Let’s go back to David. Israel has a king in Saul who is the biggest, strongest, fastest, handsomest man in the kingdom, and yet Samuel, the Lord’s prophet, decides that he needs to anoint David, this little tiny shepherd boy, as the next king, while Saul is still alive? Then, David, this little tiny shepherd boy goes into battle against a giant that all the other soldiers in the kingdom, including Saul, are scared of, and he wins? Then, because Saul is jealous of David, he tries to pin him to the wall with his spear, then begins to chase David through the wilderness with all his armies, and David gets away? Is that right?


So, what do we see in these stories that has anything to do with us? Well, I’m gonna leave that up to you to decide for the most part. But I do want us to go back to Psalm 23 for just a minute. I’d like you to notice two things about this text.
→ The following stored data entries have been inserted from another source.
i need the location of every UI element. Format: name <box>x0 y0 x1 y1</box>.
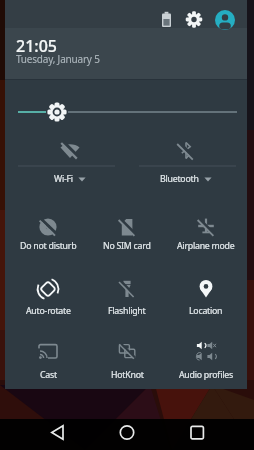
button[interactable]: Location <box>160 276 252 318</box>
staticText: Cast <box>40 369 57 381</box>
button[interactable]: Bluetooth <box>140 138 232 186</box>
staticText: Tuesday, January 5 <box>16 52 100 66</box>
button[interactable] <box>5 96 247 128</box>
button[interactable] <box>107 419 147 450</box>
staticText: Flashlight <box>108 305 146 317</box>
staticText: Wi-Fi <box>54 173 73 185</box>
staticText: Airplane mode <box>177 240 235 252</box>
staticText: No SIM card <box>103 240 151 252</box>
button[interactable] <box>215 10 235 30</box>
button[interactable] <box>37 419 77 450</box>
button[interactable]: HotKnot <box>81 338 173 382</box>
button[interactable]: Do not disturb <box>2 214 94 253</box>
staticText: Bluetooth <box>160 173 199 185</box>
button[interactable]: Wi-Fi <box>24 137 116 186</box>
staticText: Location <box>189 305 223 317</box>
button[interactable]: Airplane mode <box>160 214 252 253</box>
staticText: Do not disturb <box>20 240 77 252</box>
staticText: Auto-rotate <box>26 305 71 317</box>
button[interactable]: Audio profiles <box>160 338 252 382</box>
staticText: HotKnot <box>111 369 144 381</box>
button[interactable] <box>177 419 217 450</box>
button[interactable]: Cast <box>2 338 94 382</box>
button[interactable]: Flashlight <box>81 276 173 318</box>
button[interactable]: No SIM card <box>81 214 173 253</box>
button[interactable]: Auto-rotate <box>2 276 94 318</box>
staticText: 21:05 <box>16 35 57 57</box>
staticText: Audio profiles <box>179 369 234 381</box>
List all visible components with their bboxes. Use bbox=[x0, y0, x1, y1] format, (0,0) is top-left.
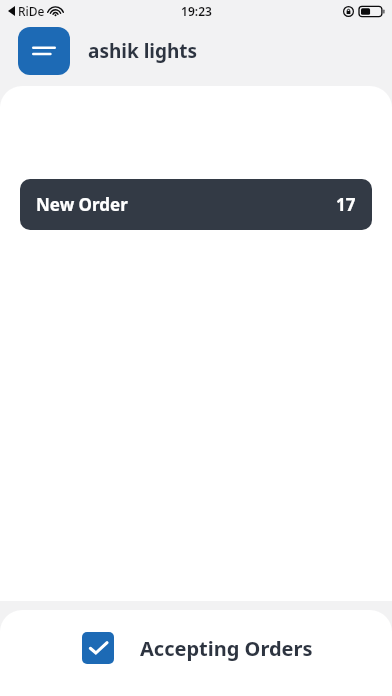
staticText: 17 bbox=[336, 193, 356, 216]
staticText: Accepting Orders bbox=[140, 635, 313, 662]
button[interactable]: Accepting Orders bbox=[74, 624, 313, 672]
staticText: New Order bbox=[36, 193, 128, 216]
button[interactable]: Menu bbox=[18, 27, 70, 75]
button[interactable]: New Order bbox=[20, 179, 372, 230]
staticText: RiDe bbox=[18, 3, 45, 19]
staticText: 19:23 bbox=[181, 3, 212, 19]
staticText: ashik lights bbox=[88, 38, 198, 64]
First, whether the author is describing a cool stream or a beautiful green pasture or a scary, dangerous mountain valley, there is one thing these places have in common. God is there. And for David, as for us, when we go through them, we are being LED by our great, loving shepherd, God himself. We are never alone. We are never defenseless or abandoned! The same God who snatched up the defenseless baby from the jaws of an angry, power-hungry dragon is leading us through the valley of the shadow of death. The same God who helped the woman escape in the desert and delivered David from Saul is hosting us at the dinner table of our enemies.
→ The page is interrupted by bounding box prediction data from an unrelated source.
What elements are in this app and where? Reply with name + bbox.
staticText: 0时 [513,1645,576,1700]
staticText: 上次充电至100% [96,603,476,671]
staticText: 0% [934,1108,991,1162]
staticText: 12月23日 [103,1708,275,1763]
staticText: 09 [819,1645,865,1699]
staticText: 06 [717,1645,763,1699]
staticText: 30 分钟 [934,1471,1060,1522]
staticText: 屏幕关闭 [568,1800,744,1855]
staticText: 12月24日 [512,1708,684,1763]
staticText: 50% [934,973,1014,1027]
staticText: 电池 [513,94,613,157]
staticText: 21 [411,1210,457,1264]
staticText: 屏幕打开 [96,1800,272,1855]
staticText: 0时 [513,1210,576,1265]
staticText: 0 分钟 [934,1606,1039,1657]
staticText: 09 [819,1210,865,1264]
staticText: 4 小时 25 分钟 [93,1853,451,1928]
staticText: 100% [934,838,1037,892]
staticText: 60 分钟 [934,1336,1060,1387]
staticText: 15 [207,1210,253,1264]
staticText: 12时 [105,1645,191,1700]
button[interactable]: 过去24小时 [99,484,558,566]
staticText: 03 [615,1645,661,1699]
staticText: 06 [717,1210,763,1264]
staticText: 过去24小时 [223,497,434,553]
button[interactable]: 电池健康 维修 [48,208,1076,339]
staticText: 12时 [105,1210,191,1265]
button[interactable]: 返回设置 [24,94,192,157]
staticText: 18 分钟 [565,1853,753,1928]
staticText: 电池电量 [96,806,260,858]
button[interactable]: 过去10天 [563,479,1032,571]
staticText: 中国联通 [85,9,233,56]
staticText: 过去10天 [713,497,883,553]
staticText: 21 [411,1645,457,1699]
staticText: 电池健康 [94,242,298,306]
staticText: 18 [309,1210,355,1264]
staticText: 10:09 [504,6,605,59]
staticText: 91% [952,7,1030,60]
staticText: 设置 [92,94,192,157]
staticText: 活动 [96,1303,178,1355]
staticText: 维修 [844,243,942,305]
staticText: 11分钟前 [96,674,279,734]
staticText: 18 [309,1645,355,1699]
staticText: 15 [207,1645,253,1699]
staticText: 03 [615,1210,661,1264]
This leads us to the second important thing we need to recognize in this text. Did you notice that it switches metaphors on us? Through the whole Psalm we’ve been seen the Shepherd leading us, and then, all of a sudden, in vs. 5, without warning, God goes from being the shepherd to the host of a great banquet. Now, this shift is difficult to understand unless we keep one picture, one ancient custom in mind. It was customary for the conquering king in a great battle to bring the losing king, the vanquished king, back to his palace for a victory dinner, at which the vanquished king would sit at the feet of the conquering king, a sign of his lose and humiliation.


You know, I think we may see this same action in our story of the dragon as well. In Revelation 12:7-9 we hear the description of a colossal battle: “And war broke out in heaven; Michael and his angels fought against the dragon. The dragon and his angels fought back, 8 but they were defeated, and there was no longer any place for them in heaven. 9 The great dragon was thrown down, that ancient serpent, who is called the Devil and Satan, the deceiver of the whole world--he was thrown down to the earth, and his angels were thrown down with him.” The great dragon was thrown down, thrown out of heaven. But, I think before this happened, there was a banquet, don’t you? And I think at this banquet, a little baby, grown to be a man, the Son of God himself, sits on the Throne, the conquering King, and the dragon, bedraggled and defeated, humiliated and beaten, sits at the feet of Jesus, our Savior, at the victory dinner!


Today, as you huddle in your homes, waiting out the storm of the coronavirus that rages all around you, I want you to remember these images, I need you to cling to these truths. If God can claim victory over these incredibly powerful enemies, tall kings and powerful red dragons, by using little shepherd boys and newborn babies and postpartum mothers, surely, if you will let him, he will lead you in paths of righteousness and victory for His names sake through these days of danger and difficulty, and you will dine with your King with your enemies at your feet.


Now, go decorate that Ps. 23 Christmas Tree!